Did Willey really have 17 sacks? Paul Zimmerman was at the Polo Grounds that day, too, and as he wrote in Sports Illustrated in 2000: “Count me as one of (the) non-believers.” Zimmerman’s charts credit the Eagles with 14 sacks, 8 by Willey, and 6 by Pihos. The official N.F.L. record for sacks in one game is 7, set by Derrick Thomas of Kansas City against Seattle in 1990.

In “The Eagles Encyclopedia,” Ray Didinger states that Willey lined up that day against New York’s Hall of Fame left tackle, Roosevelt Brown, a claim picked up by some of the obituaries. For the record, Brown didn’t join the Giants until the following season. He was drafted in 1953.

Willey played his entire eight-year career in Philadelphia. He made first-team All-Pro in 1954 and was elected to two Pro Bowls, in 1954 and 1955. Willey broke his right leg in 1956 and, even though he came back, he wasn’t the same player. He retired after the 1957 season.

Norm Willey played in an era before pro football was widely available on television. Today, everything is captured from multiple angles, in slow motion, and in high definition, and can be replayed over and over. With all the wonderful technology, maybe something’s been lost. Perhaps the mystery of what exactly happened on that fall day nearly 60 years ago has helped make the story even more compelling with the passage of time.

Was Conerly holding the ball for too long? Did he step up into the pocket to avoid the outside rush? Were the receivers running the correct routes?

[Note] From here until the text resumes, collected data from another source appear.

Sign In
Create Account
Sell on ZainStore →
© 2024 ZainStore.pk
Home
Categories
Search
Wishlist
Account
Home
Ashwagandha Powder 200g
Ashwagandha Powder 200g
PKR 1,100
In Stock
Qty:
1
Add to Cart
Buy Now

Why didn’t the Giants change the protection scheme? Eyewitness testimony is often unreliable. Memories fade.

We can, however, safely assume one thing about that game: No matter how many times Conerly hit the ground, no one was celebrating over him. No sack dances. As Willey said, many years later: “In those days, no one even slapped each other on the hands, the high-fives and the low-fives. You just went out and got a drink of water and kept on playing.” (Ron Pollack, “The Legend of Wild Man Willey,” Pro Football Weekly, 1984, reprinted in “The Coffin Corner,” 1997)

Andy Barall writes about pro football history for The Fifth Down.